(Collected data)

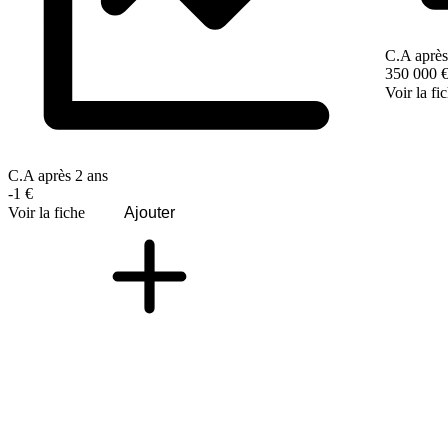
C.A après
350 000 
Voir la fi
C.A après 2 ans
-1 €
Voir la fiche
Ajouter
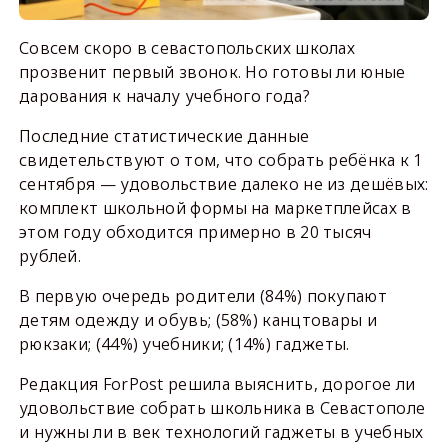
Совсем скоро в севастопольских школах
прозвенит первый звонок. Но готовы ли юные
дарования к началу учебного года?
Последние статистические данные
свидетельствуют о том, что собрать ребёнка к 1
сентября — удовольствие далеко не из дешёвых:
комплект школьной формы на маркетплейсах в
этом году обходится примерно в 20 тысяч
рублей.
В первую очередь родители (84%) покупают
детям одежду и обувь; (58%) канцтовары и
рюкзаки; (44%) учебники; (14%) гаджеты.
Редакция ForPost решила выяснить, дорогое ли
удовольствие собрать школьника в Севастополе
и нужны ли в век технологий гаджеты в учебных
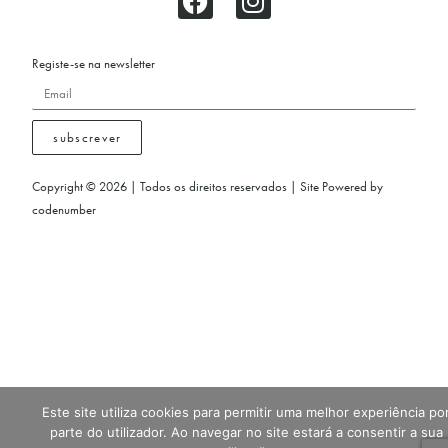
Registe-se na newsletter
subscrever
Copyright © 2026 | Todos os direitos reservados | Site Powered by
codenumber
Este site utiliza cookies para permitir uma melhor experiência po
parte do utilizador. Ao navegar no site estará a consentir a sua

Exercise requirements
Skip every picture. Repeat word for word the lines from the line holding "удовольствие собрать школьника в Севастополе" through the end of the entries above.

Exercise response
удовольствие собрать школьника в Севастополе
и нужны ли в век технологий гаджеты в учебных
Registe-se na newsletter
subscrever
Copyright © 2026 | Todos os direitos reservados | Site Powered by
codenumber
Este site utiliza cookies para permitir uma melhor experiência po
parte do utilizador. Ao navegar no site estará a consentir a sua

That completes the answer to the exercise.